Wednesday, June 29, 2016

Pairing Like the Pros: The Brews of Paper Tiger's Pints and Plates

Posted By on Wed, Jun 29, 2016 at 11:09 AM

  • Facebook/Deep Ellum Brewing Co.

On Tuesday evening Paper Tiger's normally hangeresque interior was transformed into a softly lit, denim-hued dining room for 80-plus diners. With Garrett T. Capps crooning on the main stage, a feast in five parts orchestrated by local chef Jason Dady unfolded amidst the buzz of tipsy conversation. In order, diners were treated to a five-course meal of family style chips and bro dips; a market salad with burrata, peach and smoked walnuts; ribs, pulled pork and smoked chicken sourced from Two Bros BBQ Market; a beef smoked Angus brisket hot dog; and banana "crack" pudding.

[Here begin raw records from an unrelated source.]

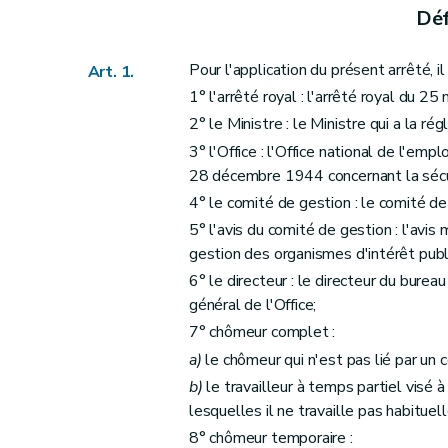
Chapitre VI
Dispositions prises en exécution des articles 45, 46, 51 et 55 de
Déf
Section I
Privation de rémunération.
Art. 18
Pour l'application du présent arrêté, il
Art. 1.
Art. 19
1° l'arrêté royal : l'arrêté royal du
Art. 20
2° le Ministre : le Ministre qui a la 
Art. 21
3° l'Office : l'Office national de l'emplo
Section II
Critères de l'emploi convenable.
28 décembre 1944 concernant la sécuri
Art. 22
4° le comité de gestion : le comité de 
Art. 23
5° l'avis du comité de gestion : l'avis 
gestion des organismes d'intérêt publi
Art. 24
6° le directeur : le directeur du bure
Art. 25
général de l'Office;
Art. 26
7° chômeur complet :
Art. 27
a)
le chômeur qui n'est pas lié par un c
Art. 28
b)
le travailleur à temps partiel visé à
Art. 29
lesquelles il ne travaille pas habitue
Art. 30
8° chômeur temporaire :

Along with every course came a beer pairing provided by Deep Ellum Brewery, each of which matched pitch and tone to the food served. Starting with the Neato Bandito Imperial Lager, the Dallas brewery then served their Easy Peasy IPA, followed by a Rye Pilsner, Deep Ellum IPA and Four Swords Barrel Aged Quadruple.

While the food was fantastic — comforting, as barbecue typically is, though treated with an attention to detail that elevated the dishes from down-home proteins to sophisticated entrees — the beer shone. Outside of the Four Swords denouement, Dady chose two IPAs, a lager and a rye pilsner, each offering a tart, crisp, hoppy foil to the rich barbecue, hot dogs, meaty salads and heavy dips.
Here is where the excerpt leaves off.